▶ **WHAT THE EXERCISE ASKS**
Give back the entries that follow exactly as written. Any picture gets left out.

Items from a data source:

++++++++++++++++++++

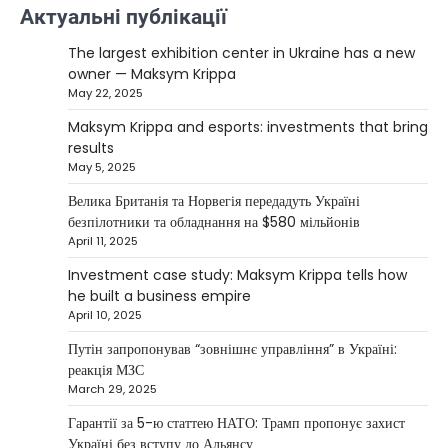
Верещагин Ігор
March 22, 2025
Актуальні публікації
Міністр енергетики США Кріс Райт заявив, що
The largest exhibition center in Ukraine has a new
Сполучені Штати “без проблем” візьмуть на себе
owner — Maksym Krippa
5
управління…
May 22, 2025
NEWS
Maksym Krippa and esports: investments that bring
The largest exhibition center in Ukraine
results
has a new owner — Maksym Krippa
May 5, 2025
Kolomysheva Anastasiya
May 22,
Велика Британія та Норвегія передадуть Україні
2025
безпілотники та обладнання на $580 мільйонів
April 11, 2025
Ukrainian entrepreneur Maksym Krippa
continues to systematically strengthen his
Investment case study: Maksym Krippa tells how
1
position in key segments of the…
he built a business empire
NEWS
April 10, 2025
Maksym Krippa and esports:
Путін запропонував “зовнішнє управління” в Україні:
investments that bring results
реакція МЗС
March 29, 2025
Kolomysheva Anastasiya
May 5, 2025
Гарантії за 5-ю статтею НАТО: Трамп пропонує захист
According to Maksym Krippa, the esports
Україні без вступу до Альянсу
industry in Ukraine is not just experiencing a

++++++++++++++++++++

▶ **RESPONSE BELOW**
Верещагин Ігор
March 22, 2025
Актуальні публікації
Міністр енергетики США Кріс Райт заявив, що
The largest exhibition center in Ukraine has a new
Сполучені Штати “без проблем” візьмуть на себе
owner — Maksym Krippa
5
управління…
May 22, 2025
NEWS
Maksym Krippa and esports: investments that bring
The largest exhibition center in Ukraine
results
has a new owner — Maksym Krippa
May 5, 2025
Kolomysheva Anastasiya
May 22,
Велика Британія та Норвегія передадуть Україні
2025
безпілотники та обладнання на $580 мільйонів
April 11, 2025
Ukrainian entrepreneur Maksym Krippa
continues to systematically strengthen his
Investment case study: Maksym Krippa tells how
1
position in key segments of the…
he built a business empire
NEWS
April 10, 2025
Maksym Krippa and esports:
Путін запропонував “зовнішнє управління” в Україні:
investments that bring results
реакція МЗС
March 29, 2025
Kolomysheva Anastasiya
May 5, 2025
Гарантії за 5-ю статтею НАТО: Трамп пропонує захист
According to Maksym Krippa, the esports
Україні без вступу до Альянсу
industry in Ukraine is not just experiencing a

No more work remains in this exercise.